期末配当25円(中間配当0円)、総還元額42億円、配当性向19.0%(純利益ベース)と保守的水準にとどまる。営業CF116億円に対し配当支払42億円は十分カバー可能だが、フリーCF▲364億円と大幅マイナスのため、実質的には外部資金調達(短期借入+277億円、長期借入+328億円)で投資と配当を賄った構図となる。次期配当計画DPS38円(配当性向約30%想定)は利益回復に沿った増配方針を示すが、持続性はキャッシュ創出の改善(運転資本効率化・プロジェクト採算回復)と投資ペースの管理が前提である。
環境プラント案件の採算悪化リスク: 粗利率が前年比180bp低下し16.9%へ悪化、工事損失引当金80億円(売上高比1.2%)の残高は大型案件の採算管理課題を示す。契約負債548億円の積み上がりは将来売上を裏付ける一方、採算確保が不確実なまま受注・着工すれば追加損失のリスクが高まる。環境セグメントの利益率3.3%(前年5.6%)の改善が全社収益回復のカギである。

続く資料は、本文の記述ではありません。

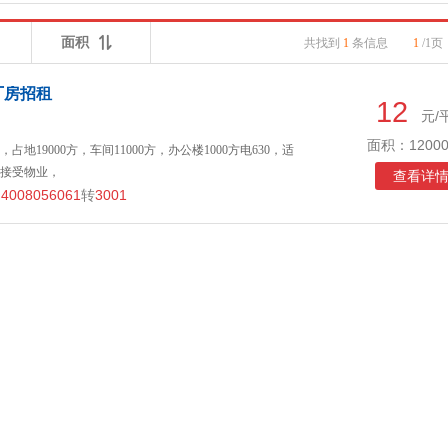
面积
共找到
1
条信息
1
/1页
厂房招租
12
元/
面积：12000
地19000方，车间11000方，办公楼1000方电630，适
接受物业，
查看详
4008056061
转
3001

機械・インフラ事業の構造的赤字リスク: 機械セグメントは営業損失▲24億円(前年+10億円)へ転落、減損損失19億円を計上した。売上も前年比▲19.7%と大幅減少、受注不振と採算悪化が同時進行している。次期計画は全社での利益回復を想定するが、機械事業の構造改革(コスト削減・不採算拠点の整理)が伴わなければ全社利益を下押しするリスクが継続する。

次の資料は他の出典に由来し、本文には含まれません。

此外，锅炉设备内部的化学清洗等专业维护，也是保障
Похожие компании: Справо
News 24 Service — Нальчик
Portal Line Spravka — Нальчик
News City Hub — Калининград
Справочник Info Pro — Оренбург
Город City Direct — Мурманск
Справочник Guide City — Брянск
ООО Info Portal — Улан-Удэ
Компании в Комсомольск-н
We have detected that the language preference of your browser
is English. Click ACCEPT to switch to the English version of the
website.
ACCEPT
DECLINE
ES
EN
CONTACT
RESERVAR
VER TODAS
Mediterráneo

高レバレッジと運転資本負担による財務柔軟性低下リスク: D/E2.53倍、Debt/EBITDA5.85倍と有利子負債依存が上昇、短期負債比率40.7%・現金/短期負債1.18倍でリファイナンス耐性は限定的である。DSO148日、CCC122日と運転資本効率が悪化し、売掛金回収遅延と契約負債増のバランスが崩れれば資金繰りリスクが顕在化する。金利上昇局面では支払利息負担(当期23億円)が増加し、収益・CFを圧迫する可能性がある。
収益性・リターン
| 指標 | 自社 | 中央値 (IQR) | Delta |
|---|---|---|---|
| 営業利益率 | 1.9% | 7.8% (4.6%–12.3%) | -5.9pt |
| 純利益率 | 1.8% | 5.2% (2.3%–8.2%) | -3.4pt |
営業利益率・純利益率ともに製造業中央値を大幅に下回り、収益性は業種内で下位に位置する。
成長性・資本効率
| 指標 | 自社 | 中央値 (IQR) | Delta |
|---|---|---|---|
| 売上高成長率(前年比) | 5.7% | 3.7% (-0.4%–9.3%) | +2.0pt |
売上成長率は業種中央値を上回り、トップライン拡大力では業種平均以上の水準にある。
※出所: 当社集計
増収減益の構図と利益率急低下: 売上高は環境セグメント+11.4%で堅調な成長を維持したが、粗利率が180bp低下し営業利益率は1.9%(前年4.4%)へ急低下、機械セグメントの赤字転落が全社収益を圧迫した。次期計画は営業利益率約4.0%への回復を想定するが、環境案件の採算是正と機械事業の構造改革が実現度のカギであり、進捗のモニタリングが重要となる。
キャッシュ創出力の弱含みと高レバレッジ化: 営業CF/EBITDA0.42倍、フリーCF▲364億円と実態のキャッシュ創出力は弱く、運転資本効率(CCC122日、DSO148日)の悪化が資金を吸収した。有利子負債は1,627億円へ増加、D/E2.53倍、Debt/EBITDA5.85倍と財務レバレッジが上昇し、短期負債比率40.7%でリファイナンス耐性も限定的である。売掛金回収の改善と契約負債の着実な売上転換によるキャッシュ正常化が今後の焦点となる。
契約負債の積み上がりと将来売上の裏付け: 契約負債548億円(前年比+135億円)は将来の売上計上を裏付ける受注基盤を示し、環境事業の長期案件が順調に積み上がっている。ただし受注採算の確保と工事損失引当金80億円の抑制が伴わなければ、トップライン拡大が収益・CFに結びつかないリスクがある。次期以降の粗利率回復と運転資本効率化が、持続的成長の条件となる。